A.________ a recouru auprès de la Cour de droit administratif et public du Tribunal cantonal du canton de Vaud contre cette décision en concluant à son annulation. La cause a été enregistrée sous la référence AC.2024.0355.
Le 1
er juillet 2025, A.________ a versé à la procédure la demande de permis de construire soumise aux autorités communales et portant notamment sur la mise hors service de l'installation de sprinklers.
Le 11 septembre 2025, il a complété son dossier de demande de permis de construire en produisant un nouveau formulaire de protection incendie F43 ainsi qu'un plan de protection incendie daté du 2 septembre 2025. Il a encore déposé des observations le 6 janvier 2026.
L'ECA s'est déterminé le 16 janvier 2026. Il s'est dit en mesure de préaviser favorablement le concept de protection incendie proposé et de révoquer sa décision du 21 octobre 2024 sous diverses conditions.
Par arrêt du 27 février 2026, la Cour de droit administratif et public a admis le recours de A.________, annulé la décision attaquée et renvoyé la cause à l'ECA afin qu'il s'assure, dans un cadre formel et assorti de délais stricts, de la réalisation effective du nouveau concept de protection incendie qu'il a favorablement préavisé.
Agissant par la voie du recours en matière de droit public, A.________ demande au Tribunal fédéral d'annuler cet arrêt et de renvoyer la cause au Tribunal cantonal "pour soigner l'arrêt AC.2024.0355 au sens du recourant".
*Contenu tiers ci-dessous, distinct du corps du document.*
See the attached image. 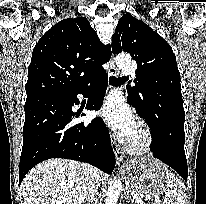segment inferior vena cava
Listing matches in <instances>:
<instances>
[{
  "label": "inferior vena cava",
  "mask_w": 206,
  "mask_h": 204,
  "mask_svg": "<svg viewBox=\"0 0 206 204\" xmlns=\"http://www.w3.org/2000/svg\"><path fill=\"white\" fill-rule=\"evenodd\" d=\"M90 170L92 172V176L87 184V197L86 198L90 197L91 199H93L99 187V182L101 180L100 179L101 173L97 168H94L93 166H90Z\"/></svg>",
  "instance_id": "inferior-vena-cava-1"
}]
</instances>
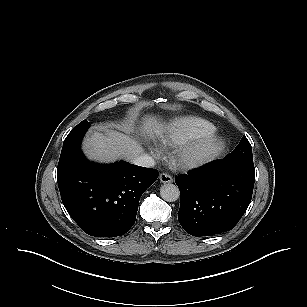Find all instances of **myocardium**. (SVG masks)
Instances as JSON below:
<instances>
[{"label":"myocardium","instance_id":"1","mask_svg":"<svg viewBox=\"0 0 307 307\" xmlns=\"http://www.w3.org/2000/svg\"><path fill=\"white\" fill-rule=\"evenodd\" d=\"M224 139L212 133L190 141L174 156L176 166L183 170H193L214 161L224 150Z\"/></svg>","mask_w":307,"mask_h":307}]
</instances>
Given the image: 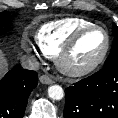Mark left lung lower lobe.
<instances>
[{
    "instance_id": "0a47b994",
    "label": "left lung lower lobe",
    "mask_w": 118,
    "mask_h": 118,
    "mask_svg": "<svg viewBox=\"0 0 118 118\" xmlns=\"http://www.w3.org/2000/svg\"><path fill=\"white\" fill-rule=\"evenodd\" d=\"M64 118H118V63L67 88Z\"/></svg>"
}]
</instances>
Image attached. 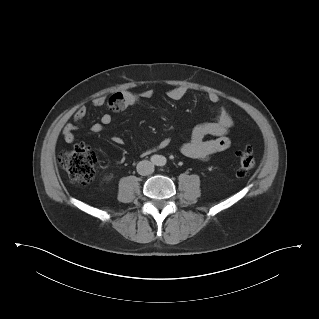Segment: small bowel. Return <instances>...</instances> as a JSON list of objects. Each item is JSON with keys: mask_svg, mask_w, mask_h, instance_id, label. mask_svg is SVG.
<instances>
[{"mask_svg": "<svg viewBox=\"0 0 319 319\" xmlns=\"http://www.w3.org/2000/svg\"><path fill=\"white\" fill-rule=\"evenodd\" d=\"M188 90L184 86H176L168 91V97L171 100L178 101L182 99ZM121 104L123 109L135 105L140 98L149 99L153 96V91L145 89L140 93L126 91L121 94ZM208 100L216 104L219 102V96L214 93H208ZM92 104L96 108L108 106L111 110L110 100L106 96H97L93 99ZM87 114V108L80 106L74 114L73 122H68L63 130L62 136L66 143H73L76 139V131L79 129L81 121ZM112 121L110 113H104L100 121L91 126L93 133H101L105 126ZM233 126V119L226 107L220 106L216 111V117L213 121L196 125L190 135V139L180 146V152L186 156L198 160L209 159L215 153L226 150L229 147L230 141L227 134ZM211 137V138H207ZM115 144H123V139L120 136L111 137ZM170 142L167 139L161 140L154 148L146 149L142 152L143 155H148L154 150H162L169 146Z\"/></svg>", "mask_w": 319, "mask_h": 319, "instance_id": "small-bowel-1", "label": "small bowel"}]
</instances>
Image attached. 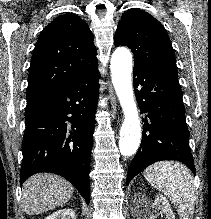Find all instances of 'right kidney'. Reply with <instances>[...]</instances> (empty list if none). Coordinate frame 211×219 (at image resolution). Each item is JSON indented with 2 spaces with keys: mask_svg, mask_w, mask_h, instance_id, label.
Here are the masks:
<instances>
[{
  "mask_svg": "<svg viewBox=\"0 0 211 219\" xmlns=\"http://www.w3.org/2000/svg\"><path fill=\"white\" fill-rule=\"evenodd\" d=\"M45 219H76V216L73 209L65 208L52 213Z\"/></svg>",
  "mask_w": 211,
  "mask_h": 219,
  "instance_id": "ca27d5eb",
  "label": "right kidney"
}]
</instances>
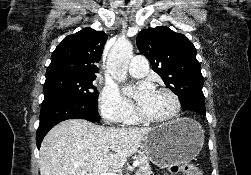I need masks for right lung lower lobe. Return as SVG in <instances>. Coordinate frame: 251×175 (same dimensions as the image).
<instances>
[{"mask_svg":"<svg viewBox=\"0 0 251 175\" xmlns=\"http://www.w3.org/2000/svg\"><path fill=\"white\" fill-rule=\"evenodd\" d=\"M97 109V99L85 101L57 93L45 95L41 104L40 124L36 135L38 149L48 131L61 121L80 118L98 122L100 116Z\"/></svg>","mask_w":251,"mask_h":175,"instance_id":"1","label":"right lung lower lobe"}]
</instances>
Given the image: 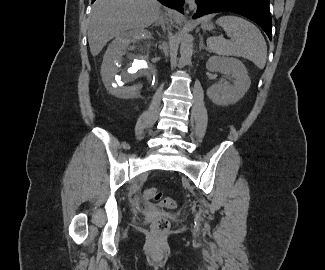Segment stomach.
Masks as SVG:
<instances>
[{
    "instance_id": "stomach-1",
    "label": "stomach",
    "mask_w": 325,
    "mask_h": 270,
    "mask_svg": "<svg viewBox=\"0 0 325 270\" xmlns=\"http://www.w3.org/2000/svg\"><path fill=\"white\" fill-rule=\"evenodd\" d=\"M202 27L204 29L211 30V29L214 28V25L211 22H209V21H205V22L202 23Z\"/></svg>"
}]
</instances>
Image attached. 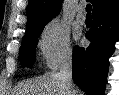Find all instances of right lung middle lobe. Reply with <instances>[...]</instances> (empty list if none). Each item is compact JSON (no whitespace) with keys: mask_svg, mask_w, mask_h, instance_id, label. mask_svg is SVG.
<instances>
[{"mask_svg":"<svg viewBox=\"0 0 119 95\" xmlns=\"http://www.w3.org/2000/svg\"><path fill=\"white\" fill-rule=\"evenodd\" d=\"M45 25L30 30L25 33L20 47V61L22 67H31L35 61V49L38 37Z\"/></svg>","mask_w":119,"mask_h":95,"instance_id":"dd1d6c3e","label":"right lung middle lobe"}]
</instances>
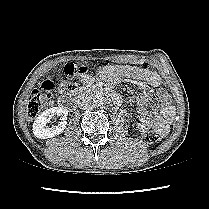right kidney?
<instances>
[{
  "instance_id": "ca27d5eb",
  "label": "right kidney",
  "mask_w": 209,
  "mask_h": 209,
  "mask_svg": "<svg viewBox=\"0 0 209 209\" xmlns=\"http://www.w3.org/2000/svg\"><path fill=\"white\" fill-rule=\"evenodd\" d=\"M55 115L61 116L63 122H60L56 126L47 127L50 119ZM67 115L68 110L65 107H52L45 110L34 120L32 125L33 134L39 139L53 138L54 136L61 134L66 128L65 120L67 119Z\"/></svg>"
}]
</instances>
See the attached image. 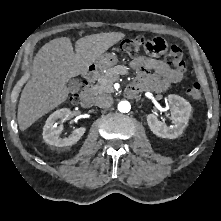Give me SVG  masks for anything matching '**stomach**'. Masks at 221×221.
Returning a JSON list of instances; mask_svg holds the SVG:
<instances>
[{
    "label": "stomach",
    "instance_id": "stomach-1",
    "mask_svg": "<svg viewBox=\"0 0 221 221\" xmlns=\"http://www.w3.org/2000/svg\"><path fill=\"white\" fill-rule=\"evenodd\" d=\"M118 62V59L115 55L110 53H105L100 58L97 59L95 65L100 70H105L115 65Z\"/></svg>",
    "mask_w": 221,
    "mask_h": 221
}]
</instances>
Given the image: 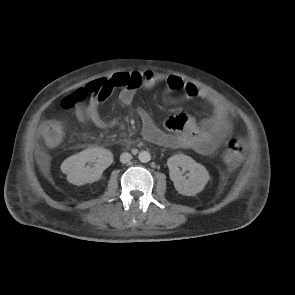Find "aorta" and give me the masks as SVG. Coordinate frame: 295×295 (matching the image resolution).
I'll return each instance as SVG.
<instances>
[{
	"mask_svg": "<svg viewBox=\"0 0 295 295\" xmlns=\"http://www.w3.org/2000/svg\"><path fill=\"white\" fill-rule=\"evenodd\" d=\"M138 159L142 163H147L151 160V155L148 151H141L138 155Z\"/></svg>",
	"mask_w": 295,
	"mask_h": 295,
	"instance_id": "1",
	"label": "aorta"
}]
</instances>
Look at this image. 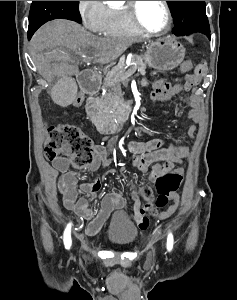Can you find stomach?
<instances>
[{
  "instance_id": "stomach-1",
  "label": "stomach",
  "mask_w": 237,
  "mask_h": 300,
  "mask_svg": "<svg viewBox=\"0 0 237 300\" xmlns=\"http://www.w3.org/2000/svg\"><path fill=\"white\" fill-rule=\"evenodd\" d=\"M185 55V47L181 43L172 37H164L148 45L143 59L156 71H172L184 61Z\"/></svg>"
}]
</instances>
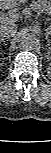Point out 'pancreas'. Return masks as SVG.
<instances>
[{"instance_id":"cf45deb5","label":"pancreas","mask_w":51,"mask_h":153,"mask_svg":"<svg viewBox=\"0 0 51 153\" xmlns=\"http://www.w3.org/2000/svg\"><path fill=\"white\" fill-rule=\"evenodd\" d=\"M31 10L38 13L44 12L49 15L51 13V2L48 0H33L29 7L25 9L24 14H28Z\"/></svg>"}]
</instances>
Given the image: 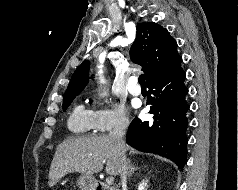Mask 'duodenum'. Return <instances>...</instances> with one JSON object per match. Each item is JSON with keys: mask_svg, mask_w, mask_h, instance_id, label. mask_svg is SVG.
<instances>
[{"mask_svg": "<svg viewBox=\"0 0 238 190\" xmlns=\"http://www.w3.org/2000/svg\"><path fill=\"white\" fill-rule=\"evenodd\" d=\"M94 190H112V189L102 183H97L94 185Z\"/></svg>", "mask_w": 238, "mask_h": 190, "instance_id": "obj_1", "label": "duodenum"}]
</instances>
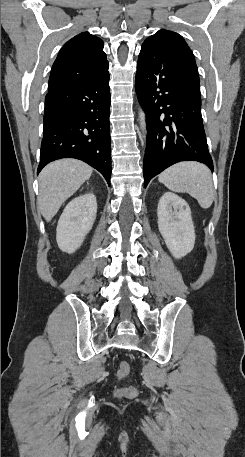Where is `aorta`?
Listing matches in <instances>:
<instances>
[{
  "instance_id": "762f6f07",
  "label": "aorta",
  "mask_w": 245,
  "mask_h": 457,
  "mask_svg": "<svg viewBox=\"0 0 245 457\" xmlns=\"http://www.w3.org/2000/svg\"><path fill=\"white\" fill-rule=\"evenodd\" d=\"M139 124L142 131V135L146 137L147 135V123H146V114L143 109L139 110Z\"/></svg>"
}]
</instances>
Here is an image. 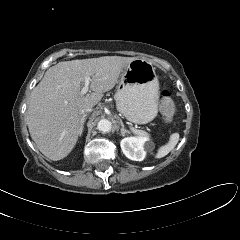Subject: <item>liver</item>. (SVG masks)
I'll return each instance as SVG.
<instances>
[{"instance_id": "obj_1", "label": "liver", "mask_w": 240, "mask_h": 240, "mask_svg": "<svg viewBox=\"0 0 240 240\" xmlns=\"http://www.w3.org/2000/svg\"><path fill=\"white\" fill-rule=\"evenodd\" d=\"M134 57L104 56L59 62L49 68L34 88L27 110V125L37 148L53 161L75 147L86 107H94L117 83ZM85 77L92 92L81 95Z\"/></svg>"}]
</instances>
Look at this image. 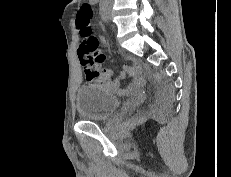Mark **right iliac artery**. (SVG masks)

Il n'a pas été ordonné d'échange d'écritures.
2.
Le Tribunal fédéral examine d'office et librement la recevabilité des recours qui lui sont soumis.
2.1. Selon l'art. 89 al. 1 LTF, a qualité pour former un recours en matière de droit public quiconque a pris part à la procédure devant l'autorité précédente ou a été privé de la possibilité de le faire (let. a), est particulièrement atteint par la décision ou l'acte normatif attaqué (let. b) et a un intérêt digne de protection à son annulation ou à sa modification (let. c).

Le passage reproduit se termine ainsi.